§ **TRY IT**
Transcribe every entry below word for word, but skip the pictures.

Records drawn from a dataset:
+ + + + + + +

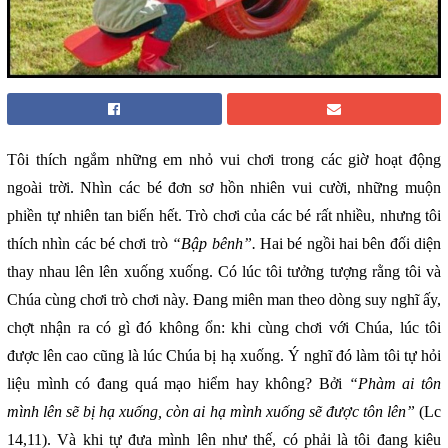
Tôi thích ngắm những em nhỏ vui chơi trong các giờ hoạt động
ngoài trời. Nhìn các bé đơn sơ hồn nhiên vui cười, những muộn
phiền tự nhiên tan biến hết. Trò chơi của các bé rất nhiều, nhưng tôi
thích nhìn các bé chơi trò
“Bập bênh”.
Hai bé ngồi hai bên đối diện
thay nhau lên lên xuống xuống. Có lúc tôi tưởng tượng rằng tôi và
Chúa cùng chơi trò chơi này. Đang miên man theo dòng suy nghĩ ấy,
chợt nhận ra có gì đó không ổn: khi cùng chơi với Chúa, lúc tôi
được lên cao cũng là lúc Chúa bị hạ xuống. Ý nghĩ đó làm tôi tự hỏi
liệu mình có đang quá mạo hiểm hay không? Bởi
“Phàm ai tôn
mình lên sẽ bị hạ xuống, còn ai hạ mình xuống sẽ được tôn lên”
(Lc
14,11). Và khi tự đưa mình lên như thế, có phải là tôi đang kiêu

+ + + + + + +

§ **TASK RESULT**
Tôi thích ngắm những em nhỏ vui chơi trong các giờ hoạt động
ngoài trời. Nhìn các bé đơn sơ hồn nhiên vui cười, những muộn
phiền tự nhiên tan biến hết. Trò chơi của các bé rất nhiều, nhưng tôi
thích nhìn các bé chơi trò
“Bập bênh”.
Hai bé ngồi hai bên đối diện
thay nhau lên lên xuống xuống. Có lúc tôi tưởng tượng rằng tôi và
Chúa cùng chơi trò chơi này. Đang miên man theo dòng suy nghĩ ấy,
chợt nhận ra có gì đó không ổn: khi cùng chơi với Chúa, lúc tôi
được lên cao cũng là lúc Chúa bị hạ xuống. Ý nghĩ đó làm tôi tự hỏi
liệu mình có đang quá mạo hiểm hay không? Bởi
“Phàm ai tôn
mình lên sẽ bị hạ xuống, còn ai hạ mình xuống sẽ được tôn lên”
(Lc
14,11). Và khi tự đưa mình lên như thế, có phải là tôi đang kiêu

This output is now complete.